PROBLEM REQUIREMENTS: The lines below, from the one holding "48 3322-0505" through the final line, are to be copied exactly, with no other lines and no pictures.

Saved data entries:

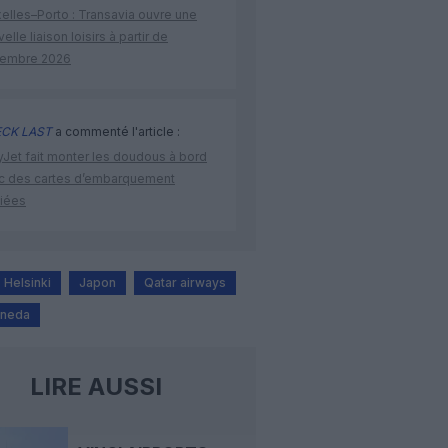
elles–Porto : Transavia ouvre une
elle liaison loisirs à partir de
embre 2026
CK LAST
a commenté l'article :
yJet fait monter les doudous à bord
c des cartes d’embarquement
iées
Helsinki
Japon
Qatar airways
aneda
LIRE AUSSI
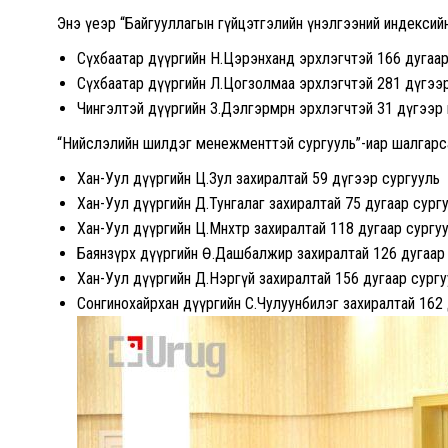
Энэ үеэр “Байгууллагын гүйцэтгэлийн үнэлгээний индексий
Сүхбаатар дүүргийн Н.Цэрэнханд эрхлэгчтэй 166 дугаа
Сүхбаатар дүүргийн Л.Цогзолмаа эрхлэгчтэй 281 дүгээ
Чингэлтэй дүүргийн З.Дэлгэрмөрөн эрхлэгчтэй 31 дүгээр
“Нийслэлийн шилдэг менежменттэй сургууль”-иар шалгарса
Хан-Уул дүүргийн Ц.Зул захиралтай 59 дүгээр сургууль
Хан-Уул дүүргийн Д.Тунгалаг захиралтай 75 дугаар сург
Хан-Уул дүүргийн Ц.Мөнхтөр захиралтай 118 дугаар сургу
Баянзүрх дүүргийн Ө.Дашбалжир захиралтай 126 дугаар
Хан-Уул дүүргийн Д.Нэргүй захиралтай 156 дугаар сургу
Сонгинохайрхан дүүргийн С.Чулуунбилэг захиралтай 162 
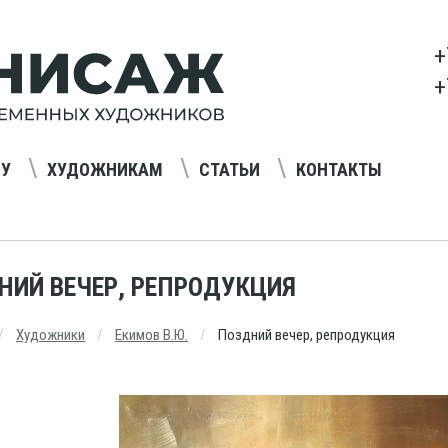
+
+
НУ
ХУДОЖНИКАМ
СТАТЬИ
КОНТАКТЫ
НИЙ ВЕЧЕР, РЕПРОДУКЦИЯ
Художники
Екимов В.Ю.
Поздний вечер, репродукция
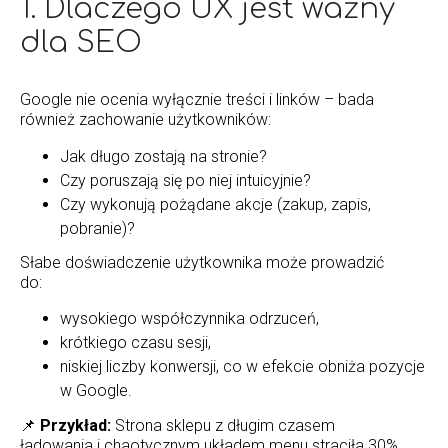
1. Dlaczego UX jest ważny
dla SEO
Google nie ocenia wyłącznie treści i linków – bada
również zachowanie użytkowników:
Jak długo zostają na stronie?
Czy poruszają się po niej intuicyjnie?
Czy wykonują pożądane akcje (zakup, zapis,
pobranie)?
Słabe doświadczenie użytkownika może prowadzić
do:
wysokiego współczynnika odrzuceń,
krótkiego czasu sesji,
niskiej liczby konwersji, co w efekcie obniża pozycje
w Google.
📌
Przykład:
Strona sklepu z długim czasem
ładowania i chaotycznym układem menu straciła 30%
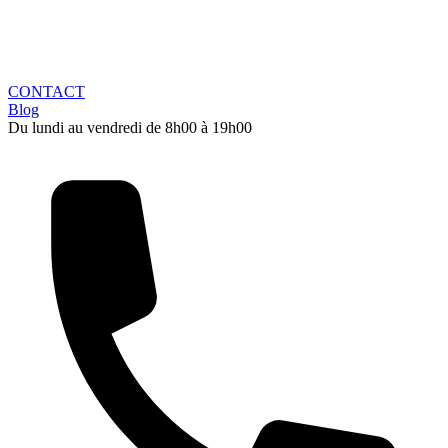
CONTACT
Blog
Du lundi au vendredi de 8h00 à 19h00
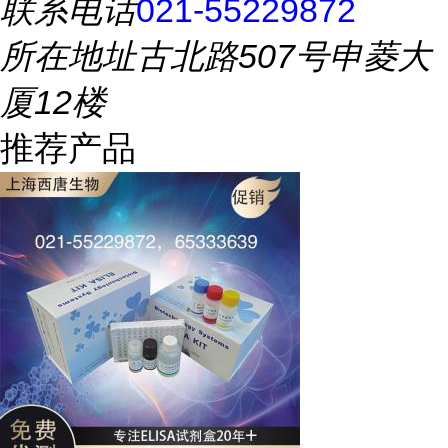
联系电话
021-55229872
所在地址
古北路507号申菱大
厦12楼
推荐产品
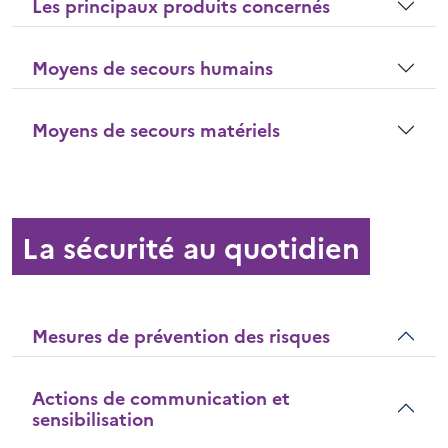
Les principaux produits concernés
Moyens de secours humains
Moyens de secours matériels
La sécurité au quotidien
Mesures de prévention des risques
Actions de communication et
sensibilisation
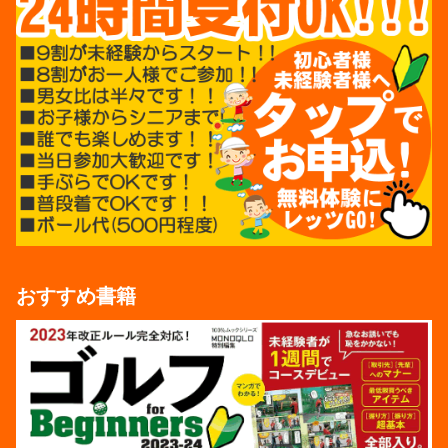
おすすめ書籍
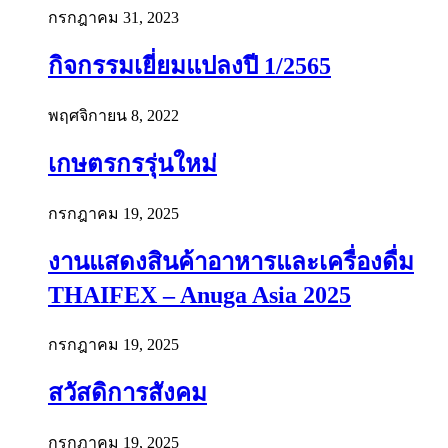
กรกฎาคม 31, 2023
กิจกรรมเยี่ยมแปลงปี 1/2565
พฤศจิกายน 8, 2022
เกษตรกรรุ่นใหม่
กรกฎาคม 19, 2025
งานแสดงสินค้าอาหารและเครื่องดื่ม
THAIFEX – Anuga Asia 2025
กรกฎาคม 19, 2025
สวัสดิการสังคม
กรกฎาคม 19, 2025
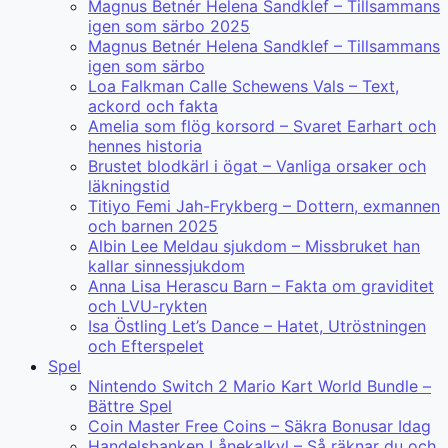
Magnus Betnér Helena Sandklef – Tillsammans
igen som särbo 2025
Magnus Betnér Helena Sandklef – Tillsammans
igen som särbo
Loa Falkman Calle Schewens Vals – Text,
ackord och fakta
Amelia som flög korsord – Svaret Earhart och
hennes historia
Brustet blodkärl i ögat – Vanliga orsaker och
läkningstid
Titiyo Femi Jah-Frykberg – Dottern, exmannen
och barnen 2025
Albin Lee Meldau sjukdom – Missbruket han
kallar sinnessjukdom
Anna Lisa Herascu Barn – Fakta om graviditet
och LVU-rykten
Isa Östling Let’s Dance – Hatet, Utröstningen
och Efterspelet
Spel
Nintendo Switch 2 Mario Kart World Bundle –
Bättre Spel
Coin Master Free Coins – Säkra Bonusar Idag
Handelsbanken Lånekalkyl – Så räknar du och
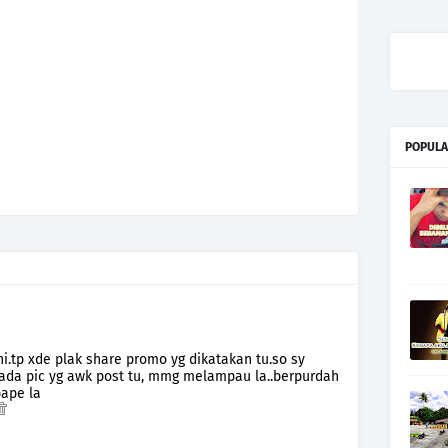
POPULA
ni.tp xde plak share promo yg dikatakan tu.so sy
pada pic yg awk post tu, mmg melampau la..berpurdah
 pape la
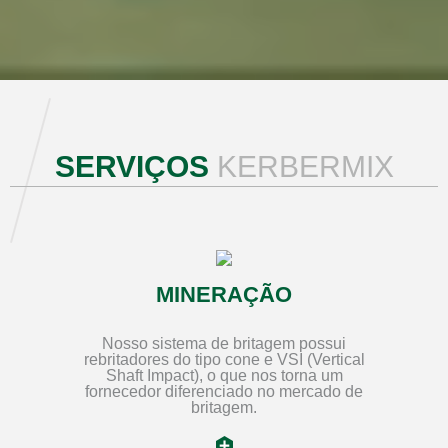
SERVIÇOS
KERBERMIX
MINERAÇÃO
Nosso sistema de britagem possui
rebritadores do tipo cone e VSI (Vertical
Shaft Impact), o que nos torna um
fornecedor diferenciado no mercado de
britagem.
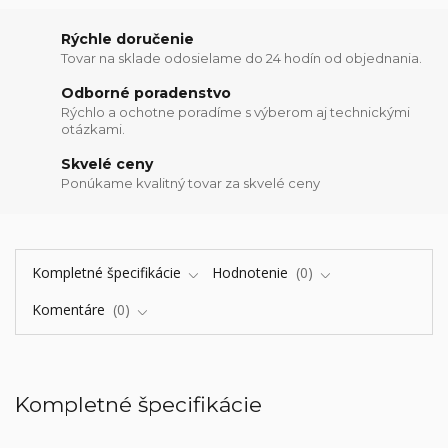
Rýchle doručenie
Tovar na sklade odosielame do 24 hodín od objednania.
Odborné poradenstvo
Rýchlo a ochotne poradíme s výberom aj technickými
otázkami.
Skvelé ceny
Ponúkame kvalitný tovar za skvelé ceny
Kompletné špecifikácie
Hodnotenie
0
Komentáre
0
Kompletné špecifikácie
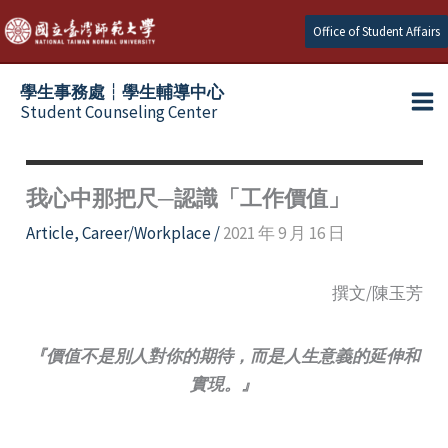
Skip
Office of Student Affairs
to
content
學生事務處┆學生輔導中心
Student Counseling Center
我心中那把尺─認識「工作價值」
Article
,
Career/Workplace
/
2021 年 9 月 16 日
撰文/陳玉芳
『價值不是別人對你的期待，而是人生意義的延伸和
實現。』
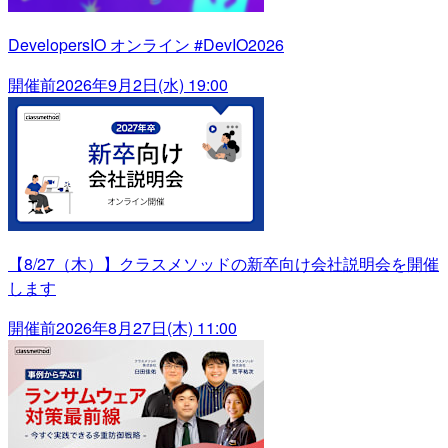
DevelopersIO オンライン #DevIO2026
開催前
2026年9月2日(水) 19:00
【8/27（木）】クラスメソッドの新卒向け会社説明会を開催
します
開催前
2026年8月27日(木) 11:00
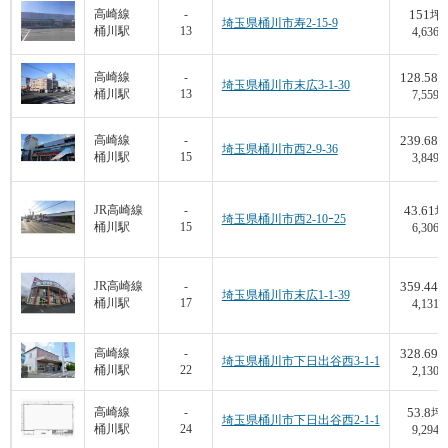
151
高崎線
-
坪
埼玉県桶川市寿2-15-9
桶川駅
13
4,636
128.58
高崎線
-
埼玉県桶川市末広3-1-30
桶川駅
13
7,559
239.68
高崎線
-
埼玉県桶川市西2-9-36
桶川駅
15
3,849
43.61
JR高崎線
-
坪
埼玉県桶川市西2-10ｰ25
桶川駅
15
6,306
359.44
JR高崎線
-
埼玉県桶川市末広1-1-39
桶川駅
17
4,131
328.69
高崎線
-
埼玉県桶川市下日出谷西3-1-1
桶川駅
22
2,130
53.8
高崎線
-
坪
埼玉県桶川市下日出谷西2-1-1
桶川駅
24
9,294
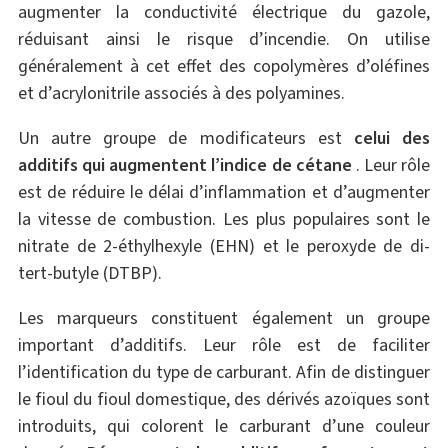
augmenter la conductivité électrique du gazole,
réduisant ainsi le risque d’incendie. On utilise
généralement à cet effet des copolymères d’oléfines
et d’acrylonitrile associés à des polyamines.
Un autre groupe de modificateurs est
celui des
additifs qui augmentent l’indice de cétane
. Leur rôle
est de réduire le délai d’inflammation et d’augmenter
la vitesse de combustion. Les plus populaires sont le
nitrate de 2-éthylhexyle (EHN) et le peroxyde de di-
tert-butyle (DTBP).
Les marqueurs constituent également un groupe
important d’additifs. Leur rôle est de faciliter
l’identification du type de carburant. Afin de distinguer
le fioul du fioul domestique, des dérivés azoïques sont
introduits, qui colorent le carburant d’une couleur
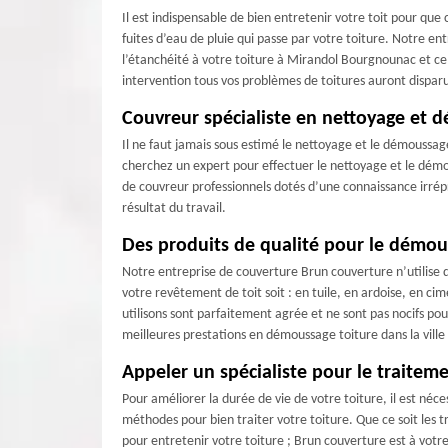
Il est indispensable de bien entretenir votre toit pour que
fuites d’eau de pluie qui passe par votre toiture. Notre en
l’étanchéité à votre toiture à Mirandol Bourgnounac et ce
intervention tous vos problèmes de toitures auront dispar
Couvreur spécialiste en nettoyage et 
Il ne faut jamais sous estimé le nettoyage et le démoussage 
cherchez un expert pour effectuer le nettoyage et le dém
de couvreur professionnels dotés d’une connaissance irrép
résultat du travail.
Des produits de qualité pour le démou
Notre entreprise de couverture Brun couverture n’utilise q
votre revêtement de toit soit : en tuile, en ardoise, en ci
utilisons sont parfaitement agrée et ne sont pas nocifs po
meilleures prestations en démoussage toiture dans la vil
Appeler un spécialiste pour le traitem
Pour améliorer la durée de vie de votre toiture, il est né
méthodes pour bien traiter votre toiture. Que ce soit les t
pour entretenir votre toiture ; Brun couverture est à votre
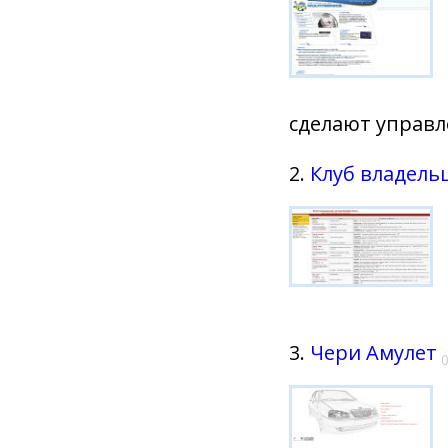
сделают управ
2.
Клуб владель
3.
Чери Амулет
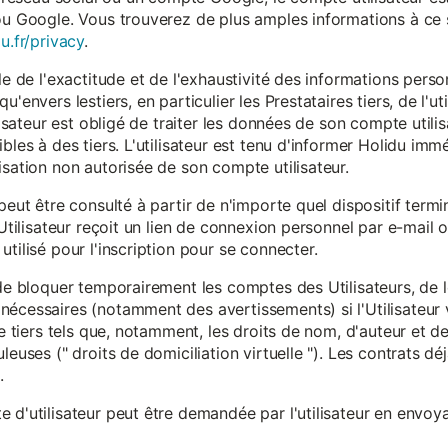
ou Google. Vous trouverez de plus amples informations à ce s
u.fr/privacy
.
le de l'exactitude et de l'exhaustivité des informations person
u'envers lestiers, en particulier les Prestataires tiers, de l'u
ilisateur est obligé de traiter les données de son compte utili
ibles à des tiers. L'utilisateur est tenu d'informer Holidu im
isation non autorisée de son compte utilisateur.
peut être consulté à partir de n'importe quel dispositif term
'Utilisateur reçoit un lien de connexion personnel par e-mail ou
tilisé pour l'inscription pour se connecter.
t de bloquer temporairement les comptes des Utilisateurs, de
nécessaires (notamment des avertissements) si l'Utilisateur 
 de tiers tels que, notamment, les droits de nom, d'auteur et
leuses (" droits de domiciliation virtuelle "). Les contrats d
.
 d'utilisateur peut être demandée par l'utilisateur en envoya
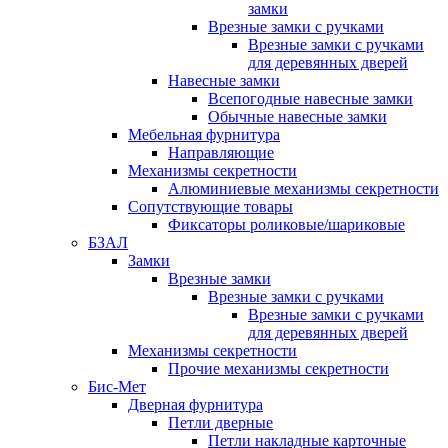
замки
Врезные замки с ручками
Врезные замки с ручками
для деревянных дверей
Навесные замки
Всепогодные навесные замки
Обычные навесные замки
Мебельная фурнитура
Направляющие
Механизмы секретности
Алюминиевые механизмы секретности
Сопутствующие товары
Фиксаторы роликовые/шариковые
БЗАЛ
Замки
Врезные замки
Врезные замки с ручками
Врезные замки с ручками
для деревянных дверей
Механизмы секретности
Прочие механизмы секретности
Бис-Мет
Дверная фурнитура
Петли дверные
Петли накладные карточные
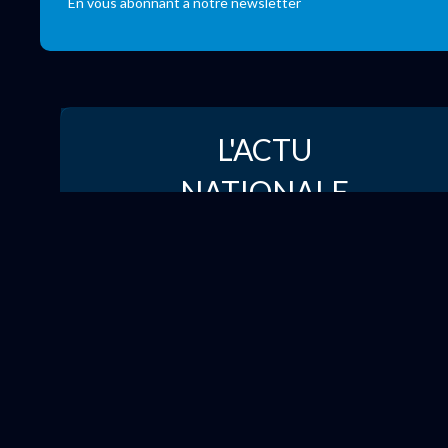
En vous abonnant à notre newsletter
L'ACTU
NATIONALE
Voir les tracts National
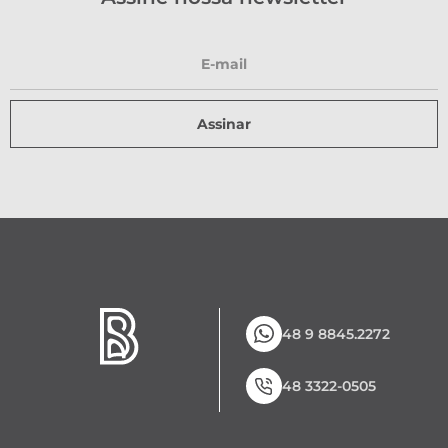
Assinar
48 9 8845.2272
48 3322-0505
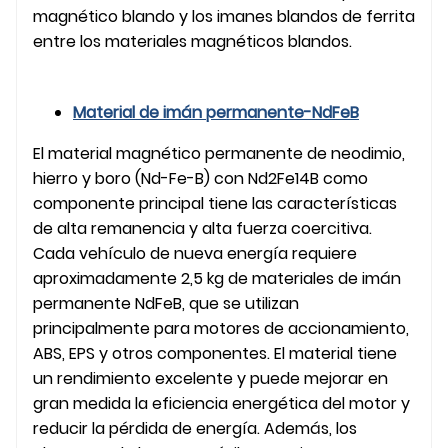
magnético blando y los imanes blandos de ferrita
entre los materiales magnéticos blandos.
Material de imán permanente-NdFeB
El material magnético permanente de neodimio,
hierro y boro (Nd-Fe-B) con Nd2Fe14B como
componente principal tiene las características
de alta remanencia y alta fuerza coercitiva.
Cada vehículo de nueva energía requiere
aproximadamente 2,5 kg de materiales de imán
permanente NdFeB, que se utilizan
principalmente para motores de accionamiento,
ABS, EPS y otros componentes. El material tiene
un rendimiento excelente y puede mejorar en
gran medida la eficiencia energética del motor y
reducir la pérdida de energía. Además, los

TASK RESULT:
48 3322-0505
magnético blando y los imanes blandos de ferrita
entre los materiales magnéticos blandos.
Material de imán permanente-NdFeB
El material magnético permanente de neodimio,
hierro y boro (Nd-Fe-B) con Nd2Fe14B como
componente principal tiene las características
de alta remanencia y alta fuerza coercitiva.
Cada vehículo de nueva energía requiere
aproximadamente 2,5 kg de materiales de imán
permanente NdFeB, que se utilizan
principalmente para motores de accionamiento,
ABS, EPS y otros componentes. El material tiene
un rendimiento excelente y puede mejorar en
gran medida la eficiencia energética del motor y
reducir la pérdida de energía. Además, los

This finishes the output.